上場企業の4〜6月期決算発表がピークを迎えた。最悪期は脱したものの、売上高や利益の絶対水準はなお低迷しているのが現状だ。世界経済の不透明感はまだ強い。長期の成長戦略を推進しつつ、足元のコスト削減にも手を抜かない、攻守両にらみのかじ取りが求められる。
日本企業の代表選手として、トヨタ自動車の4〜6月決算を取り上げてみよう。本業の稼ぎを示す営業損益は1948億円の赤字になった。前年同期の4125億円の黒字に比べれば天と地の差があるが、1〜3月期の6825億円の赤字からは大幅に赤字額が減った。
「前年同期比は大幅マイナス、前四半期比は改善」という傾向はトヨタに限らずパナソニックや日立製作所など他の有力企業にも共通する。1〜3月は在庫調整のため生産を大幅に減らし、売上高と利益が急減した。在庫水準がある程度低下した4〜6月は生産がやや回復した。
だが、安心はできない。在庫調整が一巡すれば、収益が多少上向くのは当然のことだ。海外に目を転じても、米フォード・モーターや米ゼネラル・エレクトリックの決算も同様の傾向を示している。日本企業の危機対応が海外のライバルに比べ、特段優れていたわけではない。
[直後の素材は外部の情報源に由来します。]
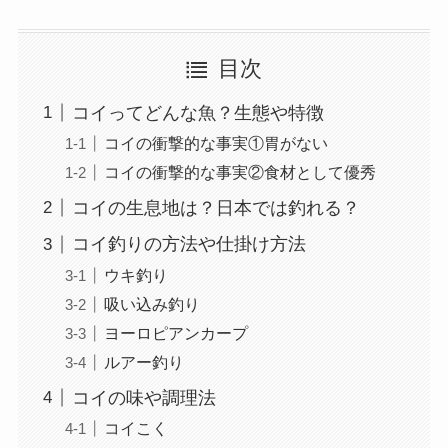
目次
コイってどんな魚？生態や特徴
コイの衝撃的な事実①胃がない
コイの衝撃的な事実②食材として優秀
コイの生息地は？日本では釣れる？
コイ釣りの方法や仕掛け方法
ウキ釣り
吸い込み釣り
ヨーロピアンカープ
ルアー釣り
コイの味や調理法
コイこく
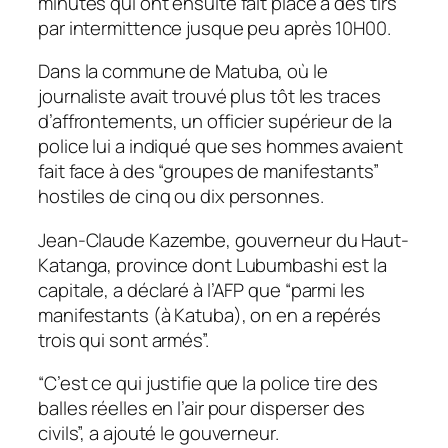
minutes qui ont ensuite fait place à des tirs
par intermittence jusque peu après 10H00.
Dans la commune de Matuba, où le
journaliste avait trouvé plus tôt les traces
d’affrontements, un officier supérieur de la
police lui a indiqué que ses hommes avaient
fait face à des “groupes de manifestants”
hostiles de cinq ou dix personnes.
Jean-Claude Kazembe, gouverneur du Haut-
Katanga, province dont Lubumbashi est la
capitale, a déclaré à l’AFP que “parmi les
manifestants (à Katuba), on en a repérés
trois qui sont armés”.
“C’est ce qui justifie que la police tire des
balles réelles en l’air pour disperser des
civils”, a ajouté le gouverneur.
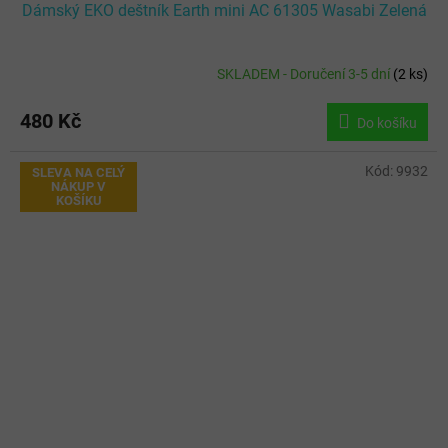
Dámský EKO deštník Earth mini AC 61305 Wasabi Zelená
SKLADEM - Doručení 3-5 dní
(
2 ks
)
480 Kč
Do košíku
Kód:
9932
SLEVA NA CELÝ
NÁKUP V
KOŠÍKU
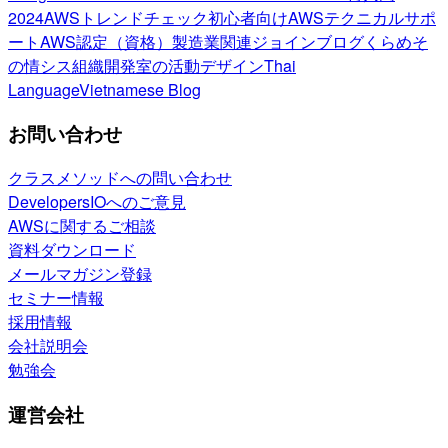
2024
AWSトレンドチェック
初心者向け
AWSテクニカルサポ
ート
AWS認定（資格）
製造業関連
ジョインブログ
くらめそ
の情シス
組織開発室の活動
デザイン
Thai
Language
Vietnamese Blog
お問い合わせ
クラスメソッドへの問い合わせ
DevelopersIOへのご意見
AWSに関するご相談
資料ダウンロード
メールマガジン登録
セミナー情報
採用情報
会社説明会
勉強会
運営会社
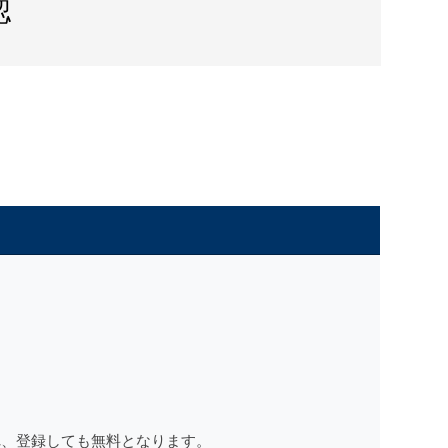
認
れ、登録しても無料となります。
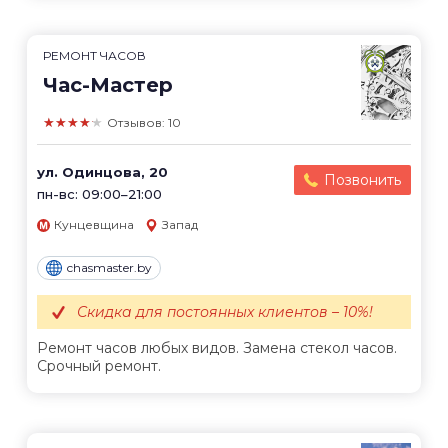
РЕМОНТ ЧАСОВ
Час-Мастер
★★★★★
Отзывов: 10
ул. Одинцова, 20
Позвонить
пн-вс: 09:00–21:00
Кунцевщина
Запад
chasmaster.by
Скидка для постоянных клиентов – 10%!
Ремонт часов любых видов. Замена стекол часов.
Срочный ремонт.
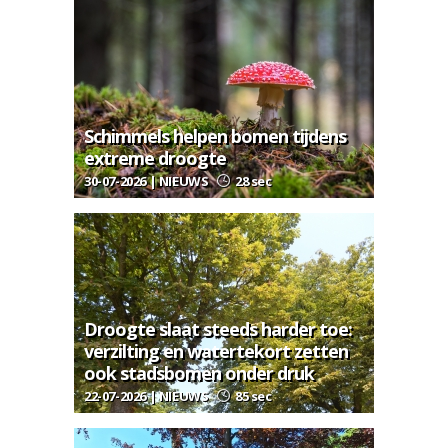
Schimmels helpen bomen tijdens
extreme droogte
30-07-2026 | NIEUWS
28 sec
Droogte slaat steeds harder toe:
verzilting en watertekort zetten
ook stadsbomen onder druk
22-07-2026 | NIEUWS
85 sec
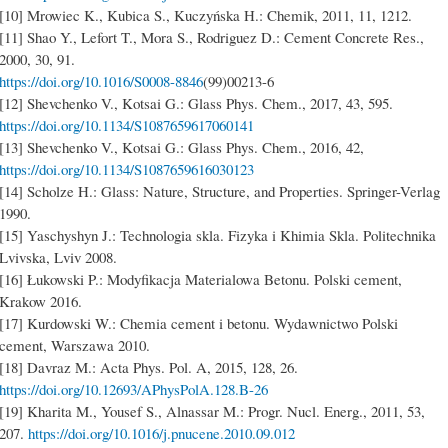
[10] Mrowiec K., Kubica S., Kuczyńska H.: Chemik, 2011, 11, 1212.
[11] Shao Y., Lefort T., Mora S., Rodriguez D.: Cement Concrete Res.,
2000, 30, 91.
https://doi.org/10.1016/S0008-8846
(99)00213-6
[12] Shevchenko V., Kotsai G.: Glass Phys. Chem., 2017, 43, 595.
https://doi.org/10.1134/S1087659617060141
[13] Shevchenko V., Kotsai G.: Glass Phys. Chem., 2016, 42,
https://doi.org/10.1134/S1087659616030123
[14] Scholze H.: Glass: Nature, Structure, and Properties. Springer-Verlag
1990.
[15] Yaschyshyn J.: Technologia skla. Fizyka i Khimia Skla. Politechnika
Lvivska, Lviv 2008.
[16] Łukowski P.: Modyfikacja Materialowa Betonu. Polski cement,
Krakow 2016.
[17] Kurdowski W.: Chemia cement i betonu. Wydawnictwo Polski
cement, Warszawa 2010.
[18] Davraz M.: Acta Phys. Pol. A, 2015, 128, 26.
https://doi.org/10.12693/APhysPolA.128.B-26
[19] Kharita M., Yousef S., Alnassar M.: Progr. Nucl. Energ., 2011, 53,
207.
https://doi.org/10.1016/j.pnucene.2010.09.012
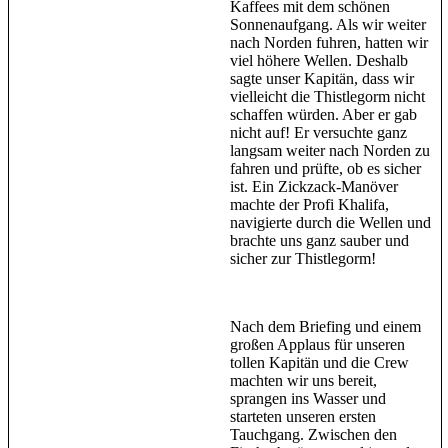
Kaffees mit dem schönen
Sonnenaufgang. Als wir weiter
nach Norden fuhren, hatten wir
viel höhere Wellen. Deshalb
sagte unser Kapitän, dass wir
vielleicht die Thistlegorm nicht
schaffen würden. Aber er gab
nicht auf! Er versuchte ganz
langsam weiter nach Norden zu
fahren und prüfte, ob es sicher
ist. Ein Zickzack-Manöver
machte der Profi Khalifa,
navigierte durch die Wellen und
brachte uns ganz sauber und
sicher zur Thistlegorm!
Nach dem Briefing und einem
großen Applaus für unseren
tollen Kapitän und die Crew
machten wir uns bereit,
sprangen ins Wasser und
starteten unseren ersten
Tauchgang. Zwischen den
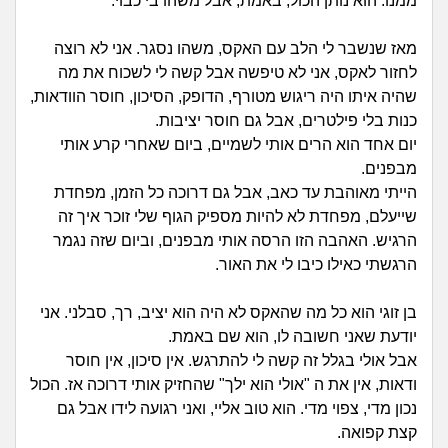
זוגיות
חיפוש שאלות
ממנו. הוא נותן הכול, באמת, אבל משהו בי כבוי.
|
היריון ולידה
מאז שנשבר לי הלב עם האקס, משהו נסגר. אני לא רוצה
הרשמה
התחברות
לחזור לאקס, אני לא טיפשה אבל קשה לי לשכוח את מה
שהיה איתו היה ריגוש מטורף, הדופק, הסיכון, חוסר הוודאות,
הורות ומשפחה
כנות בלי פילטרים, אבל גם חוסר יציבות.
יום אחד הוא הרים אותי לשמיים, ביום שאחרי קרע אותי
מתבגרים
מבפנים.
הייתי מאוהבת עד כאב, אבל גם דרוכה כל הזמן, מפחדת
מהבקו"ם... ועד מתי?!
שייעלם, מפחדת לא להיות מספיק הגוף שלי זוכר איך זה
הרגיש. האהבה הזו הרסה אותי מבפנים, וביום שזה נגמר
לימודים וסטודנטים
הרגשתי כאילו כיבו לי את האור.
עבודה וקריירה
בן זוגי הוא כל מה שהאקס לא היה הוא יציב, רך, סבלני. אני
יודעת שאני חשובה לו, הוא שם באמת.
חברים ואנשים
אבל אולי בגלל זה קשה לי להתרגש. אין סיכון, אין חוסר
ודאות, אין את ה "אולי הוא ילך" שהחזיק אותי דרוכה אז. הכול
בית, שכנים ושותפים
נכון מדי, צפוי מדי. הוא טוב אליי, ואני רגועה לידו אבל גם
קצת קפואה.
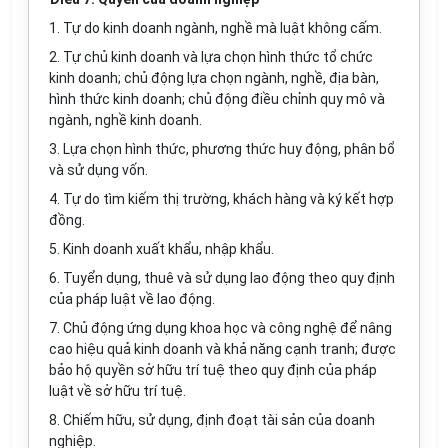
1. Tự do kinh doanh ngành, nghề mà luật không cấm.
2. Tự chủ kinh doanh và lựa chọn hình thức tổ chức
kinh doanh; chủ động lựa chọn ngành, nghề, địa bàn,
hình thức kinh doanh; chủ động
điều
chỉnh quy mô và
ngành, nghề kinh doanh.
3. Lựa chọn hình thức, phương thức huy động, phân bổ
và sử dụng vốn.
4. Tự do tìm kiếm thị trường, khách hàng và ký kết hợp
đồng.
5. Kinh doanh xuất khẩu, nhập khẩu.
6. Tuyển dụng, thuê và sử dụng lao động theo quy định
của pháp luật về lao động.
7. Chủ động ứng dụng khoa học và công nghệ để nâng
cao hiệu quả kinh doanh và khả năng cạnh tranh; được
bảo hộ quyền sở hữu trí tuệ theo quy định của pháp
luật về sở hữu trí tuệ.
8. Chiếm hữu, sử dụng, định đoạt tài sản của doanh
nghiệp.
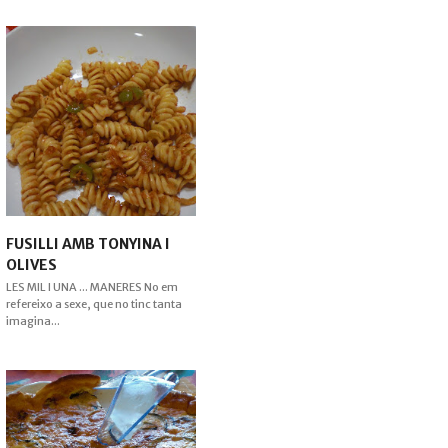
FUSILLI AMB TONYINA I
OLIVES
LES MIL I UNA ... MANERES No em
refereixo a sexe, que no tinc tanta
imagina...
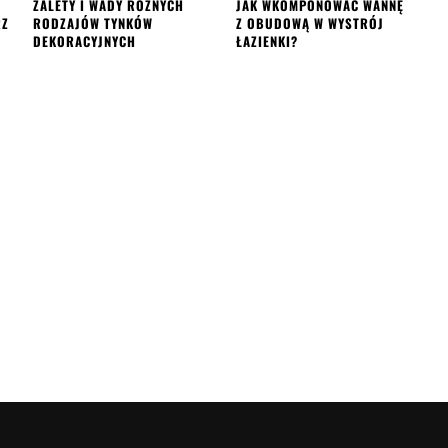
ZALETY I WADY RÓŻNYCH
JAK WKOMPONOWAĆ WANNĘ
RZ
RODZAJÓW TYNKÓW
Z OBUDOWĄ W WYSTRÓJ
DEKORACYJNYCH
ŁAZIENKI?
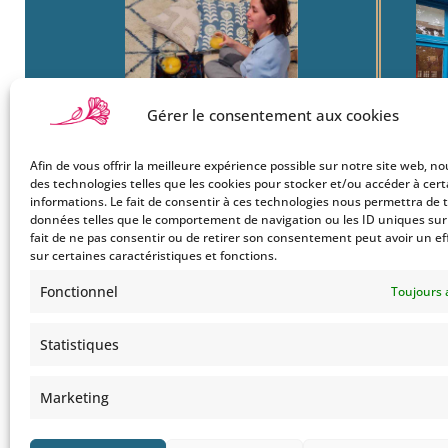
Gérer le consentement aux cookies
Afin de vous offrir la meilleure expérience possible sur notre site web, no
Boutique
22
des technologies telles que les cookies pour stocker et/ou accéder à cer
Mon Compte
Ba
informations. Le fait de consentir à ces technologies nous permettra de t
données telles que le comportement de navigation ou les ID uniques sur c
Le Style Bohemians
750
fait de ne pas consentir ou de retirer son consentement peut avoir un ef
Co
sur certaines caractéristiques et fonctions.
Tel
Fonctionnel
Toujours 
Statistiques
Marketing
重要なのはこの先だ。経営効率化は引き続き重要な課題だ。危機に伴う需要の急減で、日本企業は過剰雇用を再び抱え込んだ。今年の経済財政白書によると、企業の実際の雇用者から最適雇用者数を差し引いた「企業内失業」は600万人前後に及ぶ。マクロ経済への悪影響が懸念されるが、個々の企業としてはリストラを進めざるを得ないだろう。
もう1つは厳しい中でも未来の成長に向けて布石を打つことだ。例えばハイブリッド車の人気が国内で高まっているが、ブームが世界に広がれば、日本車復活のテコになる。
日立製作所の子会社TOB(株式公開買い付け)も興味深い。変化に尻込みを続けてきた巨象が本当に変われるのか、注目したい。食品など内需産業でも再編統合でグローバル化を加速する機運が出てきた。
危機をどうくぐり抜けるかで「危機後」の競争力は左右される。経営者の力量が試される局面だ。